I Forget to Remember

Sometimes I have a hard time remembering things.

You can blame it on the fact that I have six kids,
 am on medication,
am aging,
 am busy,
or am a natural blonde.

There are a lot of reasons,
but not good excuses.

I need to remember things...

 ...like my meds and my supplements.

My friend, RivkA, from Chemo and Coffee,
 put this quote on her blog a few weeks back.


Pill boxes do not help you remember to take your pills,
 they show you when you have forgotten to take them!

This was a good week. 
I've been working hard at making a routine and sticking to it.

You wonder why I take Scrabble tiles?
I wish I could say they help remember the names of things,
but that isn't it.
I never remember to take my Probiotic because it is in the fridge.
I put the tile in a slot, when I take the pill,
move it to the next day.
Problem solved.

I also forget simple things like checking my gas gauge.
I had to pick someone up from the airport and didn't remember,
until in the middle of congested traffic on the Interstate,
to check my gas status.
Empty.
Very empty.
I should know better, I have been driving 27 years.
But, I always forget.

I forget my children's names.
They feel neglected when I call them by the wrong name.
Once, during a busy day of homeschooling,
they decided to take a stand.
They wore nametags for the entire day.


The Lord knows how forgetful we are.
He lovingly gave us many reminders in the Bible.


We are to remember His past gracious and miraculous dealings with people.
1 Chronicles 16:12
Remember
 His marvelous works which He has done,His wonders...
 
 
 
We are to remember His Words. 
Proverbs 4:5
Get wisdom!

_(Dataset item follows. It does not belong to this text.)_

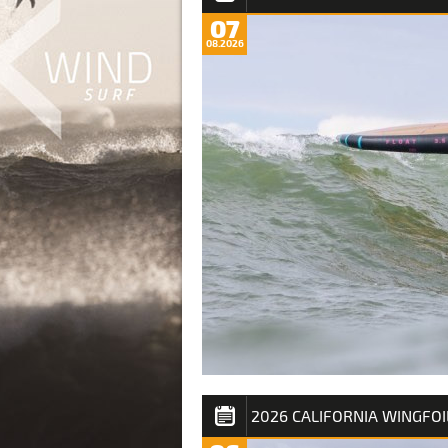
07
08.2026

Get understanding!
Do not forget,
 nor turn away from the words of my mouth.



We are to remember to live what we learn. 
Hebrews 13:16
But do not forget to do good and to share,
 for with such sacrifices God is well pleased.



 We are to remember Jesus' victory over sin and death and hell.
2 Timothy 2:8
Remember that Jesus Christ, of the seed of David,
was raised from the dead according to my gospel,


What are you trying to remember these days?